##### RECORDS PROVIDED

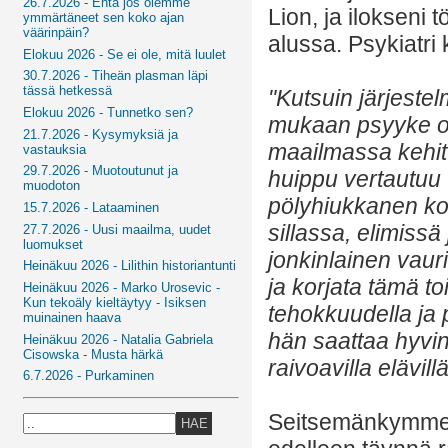
26.7.2026 - Entä jos olemme
Lion, ja ilokseni
ymmärtäneet sen koko ajan
väärinpäin?
alussa. Psykiatri
Elokuu 2026 - Se ei ole, mitä luulet
30.7.2026 - Tiheän plasman läpi
tässä hetkessä
"Kutsuin järjest
Elokuu 2026 - Tunnetko sen?
mukaan psyyke on
21.7.2026 - Kysymyksiä ja
maailmassa kehitt
vastauksia
29.7.2026 - Muotoutunut ja
huippu vertautuu 
muodoton
pölyhiukkanen ko
15.7.2026 - Lataaminen
sillassa, elimissä 
27.7.2026 - Uusi maailma, uudet
luomukset
jonkinlainen vaur
Heinäkuu 2026 - Lilithin historiantunti
ja korjata tämä to
Heinäkuu 2026 - Marko Urosevic -
Kun tekoäly kieltäytyy - Isiksen
tehokkuudella ja p
muinainen haava
hän saattaa hyvin
Heinäkuu 2026 - Natalia Gabriela
Cisowska - Musta härkä
raivoavilla elävillä
6.7.2026 - Purkaminen
Seitsemänkymme
HAE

##########

Please keep every line of the data the same when you reproduce it, and keep every picture out.

26.7.2026 - Entä jos olemme
Lion, ja ilokseni
ymmärtäneet sen koko ajan
väärinpäin?
alussa. Psykiatri
Elokuu 2026 - Se ei ole, mitä luulet
30.7.2026 - Tiheän plasman läpi
tässä hetkessä
"Kutsuin järjest
Elokuu 2026 - Tunnetko sen?
mukaan psyyke on
21.7.2026 - Kysymyksiä ja
maailmassa kehitt
vastauksia
29.7.2026 - Muotoutunut ja
huippu vertautuu 
muodoton
pölyhiukkanen ko
15.7.2026 - Lataaminen
sillassa, elimissä 
27.7.2026 - Uusi maailma, uudet
luomukset
jonkinlainen vaur
Heinäkuu 2026 - Lilithin historiantunti
ja korjata tämä to
Heinäkuu 2026 - Marko Urosevic -
Kun tekoäly kieltäytyy - Isiksen
tehokkuudella ja p
muinainen haava
hän saattaa hyvin
Heinäkuu 2026 - Natalia Gabriela
Cisowska - Musta härkä
raivoavilla elävillä
6.7.2026 - Purkaminen
Seitsemänkymme
HAE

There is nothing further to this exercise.